Hier on a fait une petite journée, la chaleur devenait insupportable et nos chevaux n’étaient malheureusement pas débarrassés de leurs moucherons. J’ai trouvé un camping et on s’y est installés dans l’objectif d’y rester deux jours. La rivière était juste à coté de notre emplacement, on a pu baigner les chevaux, ça leur à fait du bien. Mais dès qu’ils ressortaient, ils se faisaient à nouveau attaquer, les moucherons rentraient dans les oreilles, les piquaient aux mamelles, sous le ventre et autour des yeux, j’ai du les badigeonner de boue pour calmer leurs démangeaisons, c’était vraiment pas chouette pour eux. Heureusement, l’orage a fini par arriver avec la pluie et ça s'est calmé.

L’après midi on s’est posées pour faire nos carnets de voyage et nos aquarelles cartes postales, on a bouquiné au soleil, fait les touristes dans le village voisin.
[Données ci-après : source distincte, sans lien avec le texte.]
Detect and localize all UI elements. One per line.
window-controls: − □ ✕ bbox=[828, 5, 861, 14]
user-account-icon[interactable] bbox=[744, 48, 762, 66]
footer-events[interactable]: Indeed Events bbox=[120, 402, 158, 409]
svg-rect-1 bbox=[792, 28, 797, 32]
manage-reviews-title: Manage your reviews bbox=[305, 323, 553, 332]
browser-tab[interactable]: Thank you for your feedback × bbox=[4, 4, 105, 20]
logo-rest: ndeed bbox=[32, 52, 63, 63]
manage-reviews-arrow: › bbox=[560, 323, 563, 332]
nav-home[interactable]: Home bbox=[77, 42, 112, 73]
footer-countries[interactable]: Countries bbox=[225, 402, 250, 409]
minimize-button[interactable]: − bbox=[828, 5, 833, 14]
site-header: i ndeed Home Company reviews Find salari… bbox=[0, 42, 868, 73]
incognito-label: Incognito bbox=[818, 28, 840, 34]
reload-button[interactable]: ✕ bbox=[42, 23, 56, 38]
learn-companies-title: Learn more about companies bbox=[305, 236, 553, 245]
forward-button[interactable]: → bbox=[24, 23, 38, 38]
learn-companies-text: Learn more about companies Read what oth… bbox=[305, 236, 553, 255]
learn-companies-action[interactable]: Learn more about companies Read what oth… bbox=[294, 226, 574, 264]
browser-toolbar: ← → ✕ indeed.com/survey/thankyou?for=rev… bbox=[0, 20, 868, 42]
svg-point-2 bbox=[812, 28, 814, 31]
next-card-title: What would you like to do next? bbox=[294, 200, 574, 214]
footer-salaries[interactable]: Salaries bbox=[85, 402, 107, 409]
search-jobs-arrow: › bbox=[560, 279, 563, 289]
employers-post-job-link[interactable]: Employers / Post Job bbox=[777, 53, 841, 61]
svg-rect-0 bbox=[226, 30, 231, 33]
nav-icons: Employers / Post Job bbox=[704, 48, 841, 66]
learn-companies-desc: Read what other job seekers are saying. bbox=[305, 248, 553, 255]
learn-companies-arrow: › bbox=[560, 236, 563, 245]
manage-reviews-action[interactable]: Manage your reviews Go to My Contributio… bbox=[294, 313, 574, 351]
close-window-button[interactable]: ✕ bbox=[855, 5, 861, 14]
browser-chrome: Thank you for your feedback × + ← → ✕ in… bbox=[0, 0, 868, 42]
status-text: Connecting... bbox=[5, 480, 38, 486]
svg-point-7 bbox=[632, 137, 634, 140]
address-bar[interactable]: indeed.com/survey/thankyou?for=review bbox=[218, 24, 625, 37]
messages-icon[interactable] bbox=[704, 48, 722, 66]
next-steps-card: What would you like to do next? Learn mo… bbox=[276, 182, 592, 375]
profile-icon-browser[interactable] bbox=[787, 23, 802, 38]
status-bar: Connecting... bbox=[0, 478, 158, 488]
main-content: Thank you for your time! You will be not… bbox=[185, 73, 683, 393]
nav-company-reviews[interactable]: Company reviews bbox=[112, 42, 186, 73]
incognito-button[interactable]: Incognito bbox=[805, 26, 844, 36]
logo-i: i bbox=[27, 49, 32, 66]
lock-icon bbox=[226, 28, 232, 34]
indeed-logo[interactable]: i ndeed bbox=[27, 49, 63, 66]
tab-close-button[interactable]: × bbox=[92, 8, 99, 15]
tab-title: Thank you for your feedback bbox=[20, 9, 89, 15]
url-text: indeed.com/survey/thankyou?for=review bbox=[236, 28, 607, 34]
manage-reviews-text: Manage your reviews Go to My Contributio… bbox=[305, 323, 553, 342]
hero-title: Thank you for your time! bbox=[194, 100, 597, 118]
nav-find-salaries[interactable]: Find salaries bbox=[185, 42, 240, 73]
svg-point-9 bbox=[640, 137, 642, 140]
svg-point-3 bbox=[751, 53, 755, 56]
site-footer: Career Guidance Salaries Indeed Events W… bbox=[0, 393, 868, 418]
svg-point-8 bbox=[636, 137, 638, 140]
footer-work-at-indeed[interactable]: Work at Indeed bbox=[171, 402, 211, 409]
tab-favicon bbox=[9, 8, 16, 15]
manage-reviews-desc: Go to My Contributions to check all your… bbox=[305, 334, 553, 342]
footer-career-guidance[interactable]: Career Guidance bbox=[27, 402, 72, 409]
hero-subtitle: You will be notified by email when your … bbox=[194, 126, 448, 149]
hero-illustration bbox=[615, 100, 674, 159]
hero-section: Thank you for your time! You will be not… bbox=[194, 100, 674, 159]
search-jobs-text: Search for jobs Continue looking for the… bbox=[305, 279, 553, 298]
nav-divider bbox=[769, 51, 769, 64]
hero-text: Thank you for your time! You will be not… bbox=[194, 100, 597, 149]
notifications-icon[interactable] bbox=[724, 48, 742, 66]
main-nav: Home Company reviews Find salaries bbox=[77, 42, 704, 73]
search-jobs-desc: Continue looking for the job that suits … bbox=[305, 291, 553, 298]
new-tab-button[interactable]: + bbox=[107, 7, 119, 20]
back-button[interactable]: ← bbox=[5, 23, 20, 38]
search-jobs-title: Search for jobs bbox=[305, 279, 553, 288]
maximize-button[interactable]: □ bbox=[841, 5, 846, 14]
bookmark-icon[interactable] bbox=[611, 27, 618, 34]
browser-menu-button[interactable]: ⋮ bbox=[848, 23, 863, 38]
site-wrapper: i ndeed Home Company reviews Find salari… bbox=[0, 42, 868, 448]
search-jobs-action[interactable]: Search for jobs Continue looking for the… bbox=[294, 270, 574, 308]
On y est allé en stop pour laisser les chevaux tranquilles. On a mangé des frites au camping et on est allé se coucher.

Aujourd’hui, il fait plus frais, ça fait du bien. Ce midi, on décide de se faire un bon restaurant. Et en se baladant à Joyeuse, pendant que les chevaux font la sieste au camping, on rencontre deux gars trop chouettes, Karl et Felix, qui vendent des peaux de moutons et des pulls en laine sur le festival de Joyeuse Escale. On sympathise, ils nous rejoignent au camping le soir pour partager un verre.
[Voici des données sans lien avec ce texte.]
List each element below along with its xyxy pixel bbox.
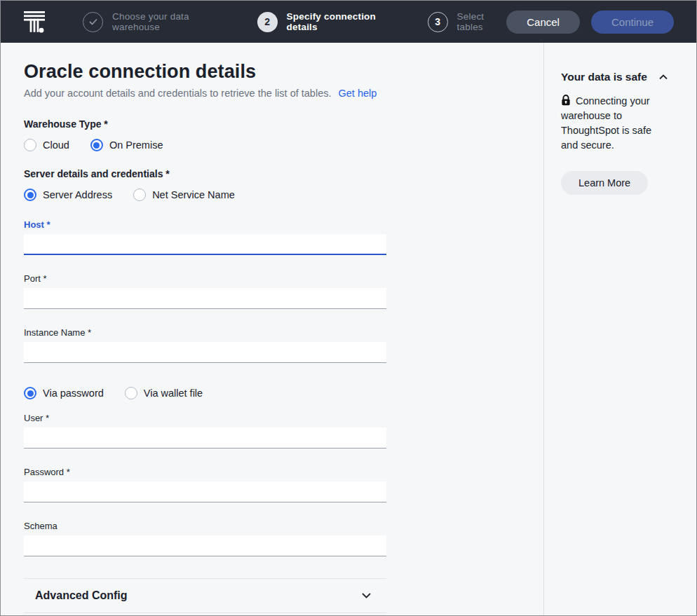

Mercredi 4 Juin 22e jour de voyage

Lundi, on a quitté le camping et on s'est installé avec Karl et Felix au bord de la rivière dans leur tente de princes du Nord, on a fait un grand feu et on a parlé projets de hameau, vie en collectivité et voyages. C'était très chouette. Mardi on est allé avec les chevaux à Joyeuse. Fonfon, un bénévole du festival nous avait proposé de nous accueillir sur son terrain. On s'est pas fait prier, on est jamais contre un peu de confort.

On a traversé la magnifique vieille ville de Largentière et on est arrivés chez Fonfon en fin d'aprem. Il nous a accueilli chaleureusement et on a passé une belle soirée avec lui et sa copine qui vit en yourte et qui n'a pas toujours eu la vie facile dans son village.
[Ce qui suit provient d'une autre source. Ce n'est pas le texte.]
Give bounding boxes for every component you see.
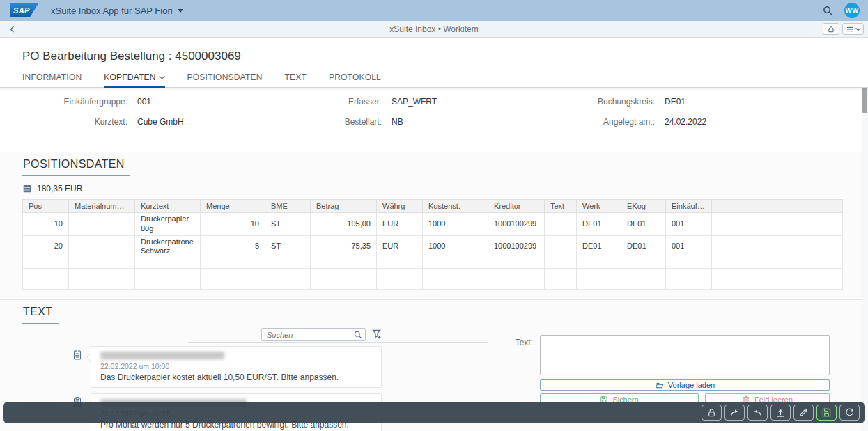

Pour aujourd’hui, ils annoncent encore de la pluie à la météo, alors on décide de rester.. beaucoup de jours de pause en ce moment, ça va être difficile de reprendre le rythme ! Mais en même temps cavaler sous la pluie c'est désagréable, alors quand on a un toit sur la tête et que les chevaux sont dans un pré, on hésite pas longtemps. En plus il y a le marché de Joyeuse ce matin (et on adore les marchés). On y va avec nos nouveaux amis qui sont ravis de chevaucher nos fougueuses montures. On a le temps d'acheter quelques légumes avant qu'une pluie torrentielle nous tombe dessus. On rentre au galop, c'est diluvien. On profite de la pluie de l'après midi pour écrire nos cartes postales, on va essayer d'en envoyer à tous les gens chouettes qu'on a croisés. Ce soir on mange des crêpes au chocolat devant un film, ça faisait des jours qu'on en rêvait avec Lou.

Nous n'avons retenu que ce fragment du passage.